Hands Up: Touchingly Yours with Louis-Gabriel Nouchi
Just five years ago, he created his own brand with three initials, his: LGN. In 2021, Louis Gabriel Nouchi opened his own boutique on rue Oberkampf in Paris, where the fitting room is nothing more than a library. The design studio is just above. Immersion, sartorial introspection that is increasingly shared: 50% of the clientele is now female. Behind the black facade, the books are arranged anonymously, sliced upside down: a way for everyone to make them their own, in the surprise of a discovery. Murakami, Camus, Kafka, Yourcenar, are among the favourite authors of Louis Gabriel Nouchi, a former student of La Cambre, who began his career at Vogue, then at Raf Simons. A career of the hands that cannot be captured by digital reading. “Translating feelings,” he says of his job. “When I touch a fabric, I know right away what I’m going to do with it.” No rough materials or cardboard inner linings. His “nude” men’s underwear, like his shirts, has won over those in search of remarkable comfort. In his Fall-Winter 2022 sketches, the body appears in movement: hands in pockets, or gripping the lapel of a padded coat.
LGN? A pencil line, or rather a look. This season, the theme is Baudelaire’s Les Paradis artificiels, the nostalgia of a festive Paris, after the nightclubs. Between inside and outside, the coat becomes a bathrobe, a writer’s dressing gown lightened without a liner. Under a deconstructed jersey jacket, a bodysuit spun like a stocking; another, in knitted acetate, almost liquid. The eye senses the tactile, as Louis Gabriel Nouchi has reproduced real fake sweat stains on a sweatshirt. The marbled paper inside a book becomes a motif; tone-on-tone. An opium flower expands in the amplitude of a gesture. He insists on viscose, which is “perfect for temperature regulation” and as “cross-over” clothing with shirts, trousers and pajamas perfect for the “home office” – so many obsessions that have become an evolving signature.

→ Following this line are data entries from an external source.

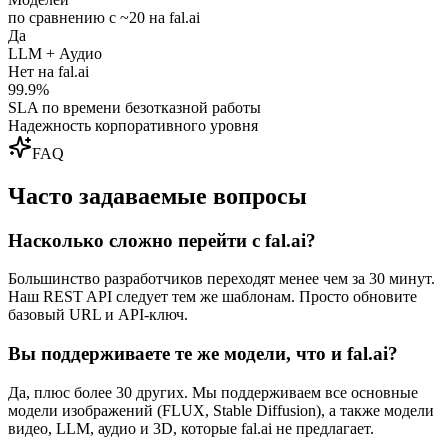
по сравнению с ~20 на fal.ai
Да
LLM + Аудио
Нет на fal.ai
99.9%
SLA по времени безотказной работы
Надежность корпоративного уровня
FAQ
Часто задаваемые вопросы
Насколько сложно перейти с fal.ai?
Большинство разработчиков переходят менее чем за 30 минут.
Наш REST API следует тем же шаблонам. Просто обновите
базовый URL и API-ключ.
Вы поддерживаете те же модели, что и fal.ai?
Да, плюс более 30 других. Мы поддерживаем все основные
модели изображений (FLUX, Stable Diffusion), а также модели
видео, LLM, аудио и 3D, которые fal.ai не предлагает.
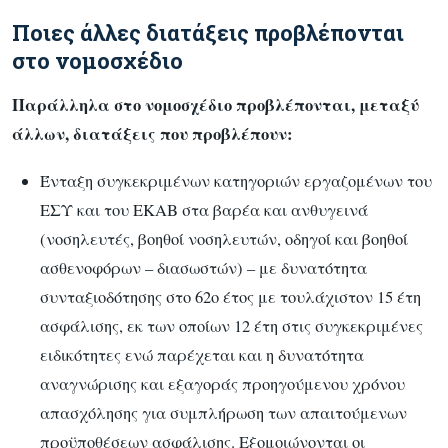
Ποιες άλλες διατάξεις προβλέπονται
στο νομοσχέδιο
Παράλληλα στο νομοσχέδιο προβλέπονται, μεταξύ
άλλων, διατάξεις που προβλέπουν:
Ένταξη συγκεκριμένων κατηγοριών εργαζομένων του
ΕΣΥ και του ΕΚΑΒ στα βαρέα και ανθυγεινά
(νοσηλευτές, βοηθοί νοσηλευτών, οδηγοί και βοηθοί
ασθενοφόρων – διασωστών) – με δυνατότητα
συνταξιοδότησης στο 62ο έτος με τουλάχιστον 15 έτη
ασφάλισης, εκ των οποίων 12 έτη στις συγκεκριμένες
ειδικότητες ενώ παρέχεται και η δυνατότητα
αναγνώρισης και εξαγοράς προηγούμενου χρόνου
απασχόλησης για συμπλήρωση των απαιτούμενων
προϋποθέσεων ασφάλισης. Εξομοιώνονται οι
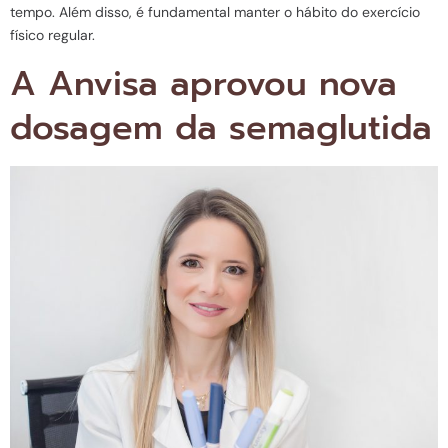
tempo. Além disso, é fundamental manter o hábito do exercício
físico regular.
A Anvisa aprovou nova
dosagem da semaglutida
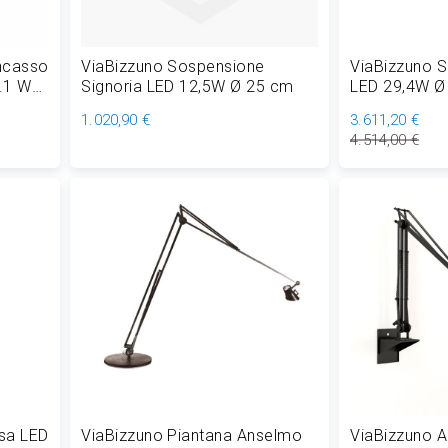
incasso
ViaBizzuno Sospensione
ViaBizzuno 
.1 W
Signoria LED 12,5W Ø 25 cm
LED 29,4W Ø
1.020,90 €
3.611,20 €
4.514,00 €
Aggiungi al Carrello
Aggiungi
nsa LED
ViaBizzuno Piantana Anselmo
ViaBizzuno 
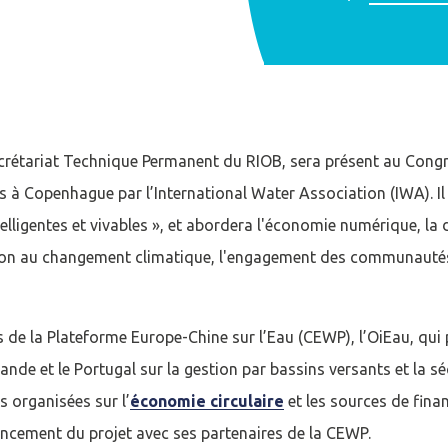
ecrétariat Technique Permanent du RIOB, sera présent au Cong
 à Copenhague par l’International Water Association (IWA). I
ntelligentes et vivables », et abordera l'économie numérique, la 
tion au changement climatique, l'engagement des communautés e
 de la Plateforme Europe-Chine sur l’Eau (CEWP), l’OiEau, qui
ande et le Portugal sur la gestion par bassins versants et la s
s organisées sur l’
économie circulaire
et les sources de fina
ncement du projet avec ses partenaires de la CEWP.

Nouchi’s most identifiable signature is a hole in the neckline, which he describes as “a controlled defect, a zone of balance in the imbalance, imperfection, life.” Under his left arm, he has had three flies tattooed (in reference to Jean Paul Sartre’s play), and on his right bicep, ZONE (in capital letters), the eponymous title of Apollinaire’s famous poem. “It’s always close to you, this image that passes by.”